3. Time of the first failure of a TV set: The wear - and - tear rate of parts, the user's frequency of use (for example, some people watch TV for 10 hours a day while others only watch for 1 hour), and the ambient temperature (such as placing the TV in the sun on the balcony vs. placing it in a shady area in the living room) will all affect the failure time. For TV sets of the same model, some may break down after 5 years while others may break down after 1 year, and the failure time is unpredictable.

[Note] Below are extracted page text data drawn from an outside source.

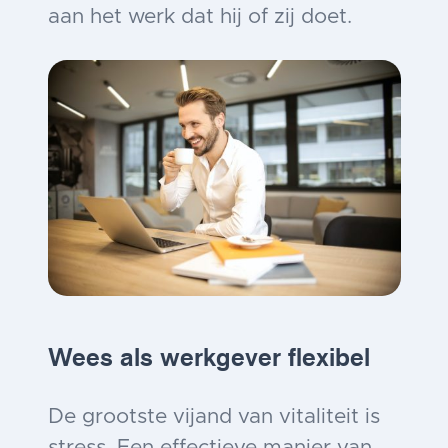
aan het werk dat hij of zij doet.
Wees als werkgever flexibel
De grootste vijand van vitaliteit is
stress. Een effectieve manier van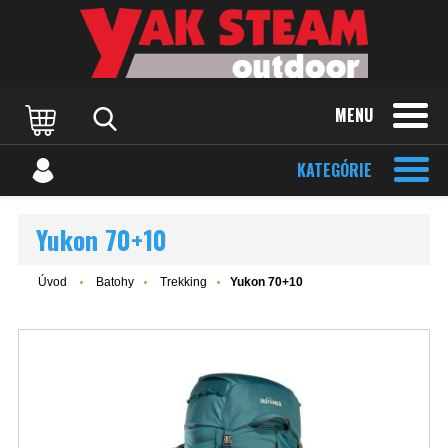
MENU
KATEGÓRIE
Yukon 70+10
Úvod
Batohy
Trekking
Yukon 70+10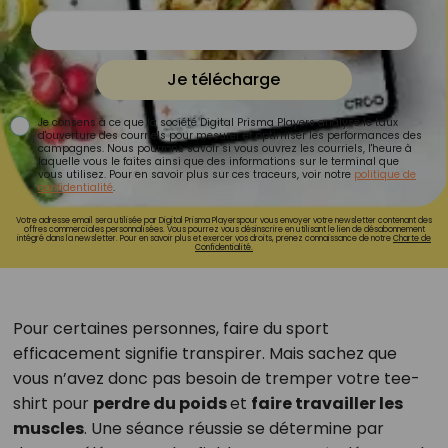
Je télécharge
Je consens à ce que la société Digital Prisma Players analyse le taux
d'ouverture des courriels pour mesurer et optimiser les performances des
campagnes. Nous pourrons savoir si vous ouvrez les courriels, l'heure à
laquelle vous le faites ainsi que des informations sur le terminal que
vous utilisez. Pour en savoir plus sur ces traceurs, voir notre
politique de
confidentialité
.
Votre adresse email sera utilisée par Digital Prisma Playerspour vous envoyer votre newsletter contenant des
offres commerciales personnalisées. Vous pourrez vous désinscrire en utilisant le lien de désabonnement
intégré dans la newsletter. Pour en savoir plus et exercer vos droits, prenez connaissance de notre
Charte de
Confidentialité.
Pour certaines personnes, faire du sport
efficacement signifie transpirer. Mais sachez que
vous n’avez donc pas besoin de tremper votre tee-
shirt pour
perdre du poids
et
faire travailler les
muscles
. Une séance réussie se détermine par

4. Weight of luncheon meat: Even if the filling equipment on the production line has been calibrated, slight variations in the weight of each can may still occur due to fluctuations in the raw material density (such as changes in the humidity of the minced pork) and changes in the filling flow rate (such as minor fluctuations in the pipeline pressure). For products labeled "340g", the actual weight may randomly fluctuate between 338g and 342g.
Sample points and sample spaces: The "language" for describing random phenomena
To systematically analyze random phenomena, two basic concepts need to be clarified first:
Sample point: The smallest indivisible result of a random phenomenon (such as "heads" and "tails" when tossing a coin, and "1 dot", "2 dots" when rolling a die) — these results cannot be split into smaller units.
Sample space: The set of all sample points (denoted by Ω), representing "all possible outcomes" of a random phenomenon.
We use four examples to illustrate the specific forms of sample points and sample spaces:
Coin toss: The sample points are "heads" and "tails", and the sample space Ω = {heads, tails} (two discrete points).
Rolling a die: The sample points are "1 dot", "2 dots", ..., "6 dots". The sample space Ω = {1, 2, 3, 4, 5, 6} (six discrete points).
The time of the first failure of a TV set: The sample point is t hours (t ≥ 0, such as 100 hours, 200.5 hours), and the sample space Ω = {t t ≥ 0} (continuous non - negative real numbers, because time can be any non - negative number).
Mechanical axis error: The sample points are x mm (x is a real number, for example, +0.01mm means 0.01mm larger than the design value and -0.02mm means 0.02mm smaller than the design value). The sample space Ω = {x x ∈ R} (a continuous set of real numbers, because the error can be positive, negative or zero).
The value of the sample space lies in transforming the abstract "random phenomenon" into a quantifiable mathematical object. For example, the sample space of coin - tossing consists of two points, and we can calculate the probability of "heads up". The sample space of the TV failure time is continuous time, and we can analyze the probability of "failure within 1 year of use". This is the foundation for subsequent probability and statistics.